## Activity
Beneath this task are records; print exactly the stretch of them from the line with "The image size is (395, 2021)." through the line with "The width and height of the screenshot is (854, 1465).", both ends included.

## Data for the task
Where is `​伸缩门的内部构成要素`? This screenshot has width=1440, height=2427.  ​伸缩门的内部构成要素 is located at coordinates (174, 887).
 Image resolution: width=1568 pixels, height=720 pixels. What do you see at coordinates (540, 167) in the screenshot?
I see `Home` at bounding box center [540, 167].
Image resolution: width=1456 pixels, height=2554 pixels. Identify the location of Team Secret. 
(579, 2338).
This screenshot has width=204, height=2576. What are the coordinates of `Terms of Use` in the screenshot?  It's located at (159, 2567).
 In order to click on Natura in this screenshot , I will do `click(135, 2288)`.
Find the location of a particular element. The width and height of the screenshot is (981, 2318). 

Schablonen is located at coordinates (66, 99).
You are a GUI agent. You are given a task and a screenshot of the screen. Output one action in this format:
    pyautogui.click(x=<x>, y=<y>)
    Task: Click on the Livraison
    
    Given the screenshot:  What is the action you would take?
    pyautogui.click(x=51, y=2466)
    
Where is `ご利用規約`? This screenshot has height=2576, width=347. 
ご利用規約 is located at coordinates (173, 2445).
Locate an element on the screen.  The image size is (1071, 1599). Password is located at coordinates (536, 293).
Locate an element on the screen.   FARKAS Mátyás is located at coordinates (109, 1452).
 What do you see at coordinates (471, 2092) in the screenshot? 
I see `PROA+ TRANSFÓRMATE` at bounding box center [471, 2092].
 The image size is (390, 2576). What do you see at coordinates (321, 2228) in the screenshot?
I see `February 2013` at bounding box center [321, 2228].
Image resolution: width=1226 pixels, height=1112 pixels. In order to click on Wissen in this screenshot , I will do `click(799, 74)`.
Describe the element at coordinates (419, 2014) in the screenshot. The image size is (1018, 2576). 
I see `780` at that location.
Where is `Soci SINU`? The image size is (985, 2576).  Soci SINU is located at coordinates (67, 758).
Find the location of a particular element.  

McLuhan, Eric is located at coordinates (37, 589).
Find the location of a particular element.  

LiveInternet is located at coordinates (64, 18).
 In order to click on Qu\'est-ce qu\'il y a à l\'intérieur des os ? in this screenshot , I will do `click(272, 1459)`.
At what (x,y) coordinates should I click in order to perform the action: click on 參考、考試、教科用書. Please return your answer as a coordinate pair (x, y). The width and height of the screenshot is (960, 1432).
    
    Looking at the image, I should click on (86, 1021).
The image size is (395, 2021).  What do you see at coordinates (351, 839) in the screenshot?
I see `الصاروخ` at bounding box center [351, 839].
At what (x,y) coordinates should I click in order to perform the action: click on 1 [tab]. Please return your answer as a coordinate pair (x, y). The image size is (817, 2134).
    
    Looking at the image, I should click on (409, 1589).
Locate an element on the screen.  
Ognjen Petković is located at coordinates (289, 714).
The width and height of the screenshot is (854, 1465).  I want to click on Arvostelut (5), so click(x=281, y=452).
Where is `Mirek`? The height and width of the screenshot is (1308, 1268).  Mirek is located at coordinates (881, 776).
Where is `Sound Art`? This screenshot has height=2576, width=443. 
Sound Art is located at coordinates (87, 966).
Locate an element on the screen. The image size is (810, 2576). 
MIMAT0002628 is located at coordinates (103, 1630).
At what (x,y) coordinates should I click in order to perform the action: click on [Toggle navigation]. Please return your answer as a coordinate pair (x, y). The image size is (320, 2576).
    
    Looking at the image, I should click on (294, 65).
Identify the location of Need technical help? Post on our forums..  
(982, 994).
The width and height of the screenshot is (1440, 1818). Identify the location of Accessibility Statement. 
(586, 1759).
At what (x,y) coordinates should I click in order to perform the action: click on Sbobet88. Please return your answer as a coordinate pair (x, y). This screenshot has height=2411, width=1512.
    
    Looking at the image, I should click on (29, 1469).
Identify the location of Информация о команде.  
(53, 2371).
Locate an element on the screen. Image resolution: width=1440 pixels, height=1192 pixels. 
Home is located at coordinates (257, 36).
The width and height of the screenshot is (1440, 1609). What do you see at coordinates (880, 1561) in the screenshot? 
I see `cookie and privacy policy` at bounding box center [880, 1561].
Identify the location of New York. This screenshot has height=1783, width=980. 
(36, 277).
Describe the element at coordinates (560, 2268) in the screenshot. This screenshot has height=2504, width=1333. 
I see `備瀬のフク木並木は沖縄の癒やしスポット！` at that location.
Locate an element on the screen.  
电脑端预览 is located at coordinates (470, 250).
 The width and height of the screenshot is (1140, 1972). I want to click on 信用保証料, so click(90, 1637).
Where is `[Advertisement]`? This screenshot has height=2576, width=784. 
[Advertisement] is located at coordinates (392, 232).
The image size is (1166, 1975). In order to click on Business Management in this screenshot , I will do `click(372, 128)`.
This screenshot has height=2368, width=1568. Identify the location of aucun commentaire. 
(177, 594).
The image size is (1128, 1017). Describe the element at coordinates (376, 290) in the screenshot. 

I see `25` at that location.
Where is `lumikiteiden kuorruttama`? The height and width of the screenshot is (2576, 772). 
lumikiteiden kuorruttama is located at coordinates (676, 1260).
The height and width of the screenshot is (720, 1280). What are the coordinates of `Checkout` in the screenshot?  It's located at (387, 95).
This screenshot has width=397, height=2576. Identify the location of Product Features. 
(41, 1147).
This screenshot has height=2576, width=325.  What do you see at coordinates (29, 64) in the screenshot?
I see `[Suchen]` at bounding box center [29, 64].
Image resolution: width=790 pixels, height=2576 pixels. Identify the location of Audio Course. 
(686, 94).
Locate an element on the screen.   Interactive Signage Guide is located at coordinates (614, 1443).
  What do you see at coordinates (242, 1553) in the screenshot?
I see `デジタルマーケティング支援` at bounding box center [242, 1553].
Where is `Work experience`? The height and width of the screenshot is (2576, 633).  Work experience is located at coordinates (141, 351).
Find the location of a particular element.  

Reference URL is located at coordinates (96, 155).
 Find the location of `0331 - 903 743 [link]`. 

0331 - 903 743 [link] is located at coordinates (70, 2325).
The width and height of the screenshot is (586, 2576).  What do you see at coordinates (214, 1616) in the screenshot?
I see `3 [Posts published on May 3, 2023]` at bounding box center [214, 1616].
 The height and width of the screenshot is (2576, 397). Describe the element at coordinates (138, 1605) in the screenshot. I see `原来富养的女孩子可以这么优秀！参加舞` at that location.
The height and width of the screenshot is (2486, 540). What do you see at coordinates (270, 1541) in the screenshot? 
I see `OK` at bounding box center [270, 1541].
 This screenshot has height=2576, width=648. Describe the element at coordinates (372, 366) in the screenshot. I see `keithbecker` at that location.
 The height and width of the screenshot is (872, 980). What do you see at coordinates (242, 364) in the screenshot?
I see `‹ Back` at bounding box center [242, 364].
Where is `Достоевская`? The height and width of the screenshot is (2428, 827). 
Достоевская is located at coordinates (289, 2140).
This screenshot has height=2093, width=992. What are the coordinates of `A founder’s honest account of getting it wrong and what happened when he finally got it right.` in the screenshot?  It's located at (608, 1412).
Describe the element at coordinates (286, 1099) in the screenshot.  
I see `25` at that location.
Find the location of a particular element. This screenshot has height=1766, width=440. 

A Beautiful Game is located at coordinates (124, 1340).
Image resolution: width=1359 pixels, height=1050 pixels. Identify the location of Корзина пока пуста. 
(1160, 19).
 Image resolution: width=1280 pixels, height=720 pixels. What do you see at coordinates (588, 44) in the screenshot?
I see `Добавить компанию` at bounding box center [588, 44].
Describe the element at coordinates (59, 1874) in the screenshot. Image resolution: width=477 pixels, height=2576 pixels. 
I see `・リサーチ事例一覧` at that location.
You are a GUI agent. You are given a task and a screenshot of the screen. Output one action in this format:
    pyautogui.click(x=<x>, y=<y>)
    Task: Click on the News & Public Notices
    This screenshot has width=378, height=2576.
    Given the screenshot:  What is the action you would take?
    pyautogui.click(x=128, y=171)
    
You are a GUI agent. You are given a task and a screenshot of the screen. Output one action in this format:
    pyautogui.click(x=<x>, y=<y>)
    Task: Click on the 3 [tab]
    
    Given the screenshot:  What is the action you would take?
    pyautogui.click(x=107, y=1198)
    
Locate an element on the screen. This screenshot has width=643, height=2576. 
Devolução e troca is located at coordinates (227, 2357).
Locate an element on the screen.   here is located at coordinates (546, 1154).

## Answer to this exercise
The image size is (395, 2021).  What do you see at coordinates (351, 839) in the screenshot?
I see `الصاروخ` at bounding box center [351, 839].
At what (x,y) coordinates should I click in order to perform the action: click on 1 [tab]. Please return your answer as a coordinate pair (x, y). The image size is (817, 2134).
    
    Looking at the image, I should click on (409, 1589).
Locate an element on the screen.  
Ognjen Petković is located at coordinates (289, 714).
The width and height of the screenshot is (854, 1465).  I want to click on Arvostelut (5), so click(x=281, y=452).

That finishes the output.